Supreme Court allows supportive transgender bathroom policy to stay

Supreme Court of the United States in Washington. (Image by skeeze from Pixabay)
Supreme Court of the United States in Washington. (Image by skeeze from Pixabay)

WASHINGTON — The U.S. Supreme Court declined to take up a case challenging a supportive transgender bathroom policy. The decision means it will go into effect.

The Hill reported on Tuesday that students in the Boyertown district will be allowed to use the bathroom or locker room aligned with their gender identity.
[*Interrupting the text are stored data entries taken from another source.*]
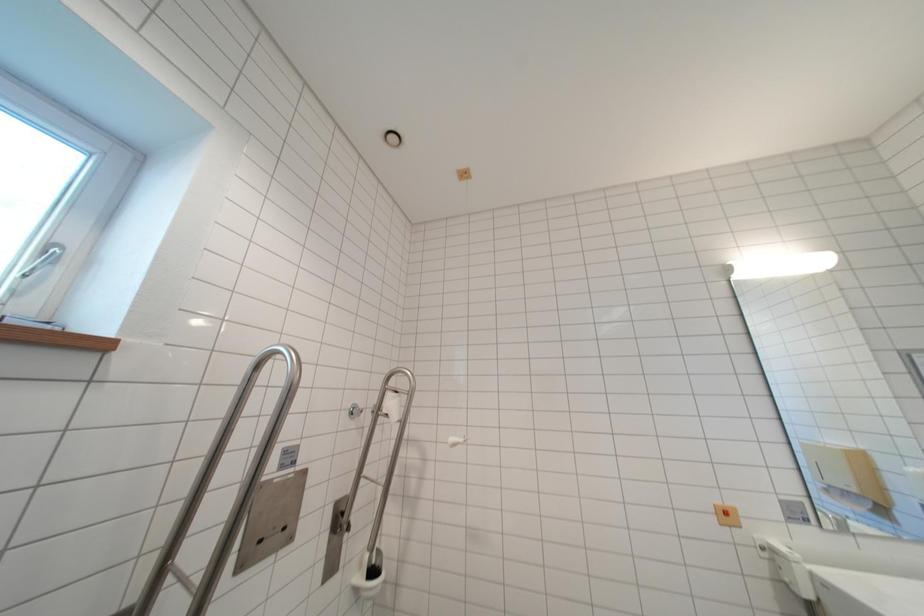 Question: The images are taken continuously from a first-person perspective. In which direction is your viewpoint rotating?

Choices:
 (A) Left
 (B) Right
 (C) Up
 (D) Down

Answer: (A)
The district’s policy allows transgender students to use those facilities on a case by case basis.

From The Hill:

The Third Circuit Court of Appeals had ruled in 2018 to uphold the transgender bathroom policy, and the court’s order Tuesday leaves that decision in place.
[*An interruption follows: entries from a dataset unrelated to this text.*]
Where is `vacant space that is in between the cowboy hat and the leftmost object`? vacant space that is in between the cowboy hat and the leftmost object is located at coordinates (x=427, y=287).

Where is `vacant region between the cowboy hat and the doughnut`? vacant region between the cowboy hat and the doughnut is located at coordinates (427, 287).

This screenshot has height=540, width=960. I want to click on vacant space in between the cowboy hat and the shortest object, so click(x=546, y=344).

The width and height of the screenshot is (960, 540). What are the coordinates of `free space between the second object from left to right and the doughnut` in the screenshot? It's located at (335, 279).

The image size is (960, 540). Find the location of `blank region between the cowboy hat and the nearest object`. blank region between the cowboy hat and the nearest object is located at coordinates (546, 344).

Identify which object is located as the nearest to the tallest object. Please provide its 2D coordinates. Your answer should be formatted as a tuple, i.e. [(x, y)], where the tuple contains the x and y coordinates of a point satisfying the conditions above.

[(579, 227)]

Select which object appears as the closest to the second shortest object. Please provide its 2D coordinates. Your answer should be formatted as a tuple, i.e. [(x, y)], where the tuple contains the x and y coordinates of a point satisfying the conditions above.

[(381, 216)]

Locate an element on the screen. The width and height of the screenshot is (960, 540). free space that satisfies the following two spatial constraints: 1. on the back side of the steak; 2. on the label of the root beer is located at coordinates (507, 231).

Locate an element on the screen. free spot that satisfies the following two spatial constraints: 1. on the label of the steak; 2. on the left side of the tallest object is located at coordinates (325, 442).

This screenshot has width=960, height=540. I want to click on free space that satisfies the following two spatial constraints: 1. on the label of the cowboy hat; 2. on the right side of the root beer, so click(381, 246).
A group of unnamed current and former students had challenged the policy, claiming that it violated their right to privacy under the 14th Amendment and infringed on the federal anti-discrimination law Title IX. They were represented by the Christian legal group, Alliance Defending Freedom.

But the lower court ruling found that policies not allowing for transgender students to use facilities corresponding to their gender identity could cause more harm to the transgender individuals.

“When transgender students face discrimination in schools, the risk to their wellbeing cannot be overstated — indeed, it can be life threatening,” the lower court opinion stated.

The Trump administration in 2017 rescinded guidance issued by the Obama administration that directed schools to let students use facilities that best aligned with their gender identities.

Tuesday’s order does not set a national legal precedent on transgender bathroom policies.